IF 6.1 2区 医学 Q1 PEDIATRICS Pub Date : 2024-09-01 Epub Date: 2024-06-19 DOI: 10.1007/s12519-024-00810-5
Jun Hyuk Lee, Myeongcheol Lee, Hojae Lee, Jaeyu Park, Sunyoung Kim, Ai Koyanagi, Lee Smith, Min Seo Kim, Guillermo F López Sánchez, Elena Dragioti, Masoud Rahmati, Jiseung Kang, Hans Oh, Dong Keon Yon

Background: The exact influence of the COVID-19 pandemic on sexual intercourse and usage of contraception remains largely uncharted territory. To bridge this gap in knowledge, we conducted a comprehensive, cross-sectional examination of long-term trends in the prevalence of sexual intercourse and usage of contraception among South Korean adolescents from 2006 to 2022.

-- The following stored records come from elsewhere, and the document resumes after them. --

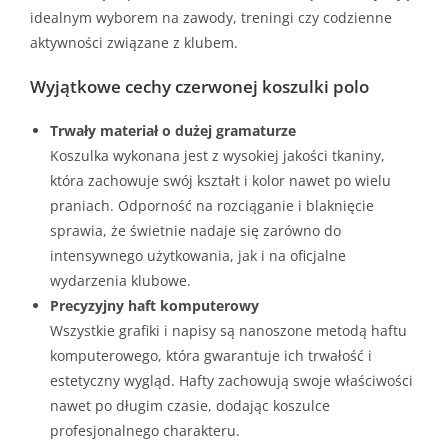
idealnym wyborem na zawody, treningi czy codzienne
aktywności związane z klubem.
Wyjątkowe cechy czerwonej koszulki polo
Trwały materiał o dużej gramaturze
Koszulka wykonana jest z wysokiej jakości tkaniny,
która zachowuje swój kształt i kolor nawet po wielu
praniach. Odporność na rozciąganie i blaknięcie
sprawia, że świetnie nadaje się zarówno do
intensywnego użytkowania, jak i na oficjalne
wydarzenia klubowe.
Precyzyjny haft komputerowy
Wszystkie grafiki i napisy są nanoszone metodą haftu
komputerowego, która gwarantuje ich trwałość i
estetyczny wygląd. Hafty zachowują swoje właściwości
nawet po długim czasie, dodając koszulce
profesjonalnego charakteru.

Methods: In our research, we drew upon data encompassing 1,138,799 South Korean adolescents aged 12 to 18 years, derived from the Korean Youth Risk Behavior Web-based Survey (KYRBS) over a period spanning from 2006 to 2022. We focused on the prevalence of sexual intercourse, contraception utilization, and the underlying associated factors among this demographic. The KYRBS data was collected using a complex sampling strategy to determine the national prevalence estimates and shifts in prevalence before (2006-2019) and during (2020-2022) the COVID-19 pandemic era.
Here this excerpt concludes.